By Elizabeth Grossman

We’ve heard repeatedly throughout this political season and throughout this Congress that environmental regulations stifle economic growth and destroy jobs. Yet a new economic analysis shows that in recent years, environmental restoration projects have created significantly more jobs per million dollars of investment than other industries, including coal, gas, and nuclear energy. The study, conducted by Peter Edwards, a natural resource economist with the National Oceanic and Atmospheric Administration (NOAA) and colleagues, examined job creation resulting from American Recovery and Reinvestment Act (ARRA) spending on coastal habitat restoration projects around the country. They found that these projects created, on average, 17 jobs per million dollars spent. Comparable investment in the coal industry has created fewer than six jobs per million dollars; for the oil and gas and industry the figures pencil out to approximately five jobs per million dollars invested, and for the nuclear energy industry, four jobs. “This suggests,” write the authors, “that habitat restoration is indeed an effective way to stimulate job creation.”

In an interview, Edwards explained that the analysis is a very straightforward one, done using techniques commonly used for such studies, including studies conducted by the Bureau of Labor Statistics. It looks at jobs created directly, indirectly, and those created as a result of local spending by the industry investment. The jobs numbers, Edwards cautioned, are but a short-term snapshot, and don’t reflect the full scope of these restoration projects’ long-term benefits. This means that ultimately, the jobs created and related economic benefits of these projects may end up being greater than this study reflects.

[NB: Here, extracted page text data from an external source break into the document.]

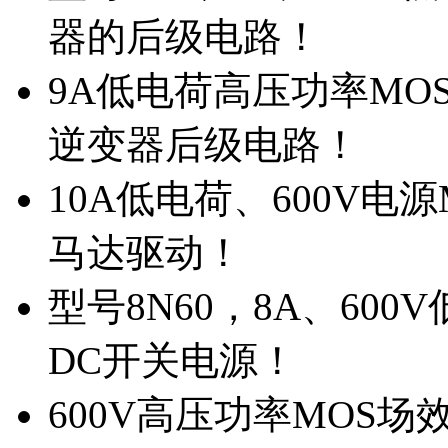
器的后级电路！
9A低电荷高压功率MO
逆变器后级电路！
10A低电荷、600V电
马达驱动！
型号8N60，8A、600
DC开关电源！
600V高压功率MOS场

The study, Investing in nature: Restoring coastal habitat blue infrastructure and green job creation published in the journal Marine Policy, looked at the jobs created by 44 projects in 22 states – and the US Virgin Islands and Saipan – supported by the ARRA funding received by NOAA in 2009 and followed those investments through the end of 2010. Projects involved work to restore wetlands, shellfish beds, coral reefs, and fish passages in coastland areas and the Great Lakes. Removal of invasive species and marine debris and restoration of oyster reefs and shoreline habitats were among the projects analyzed for job creation. Jobs included both direct, hands-on work on these projects, and those created indirectly in industries that supplied materials or services to these projects – building materials, plant nurseries, and professional services such as engineering, scientific and legal expertise. Also included in the jobs estimate were those in local businesses such a restaurants – what economists called “induced jobs.” Overall these projects created between 15 to 33 jobs per million dollars of investment.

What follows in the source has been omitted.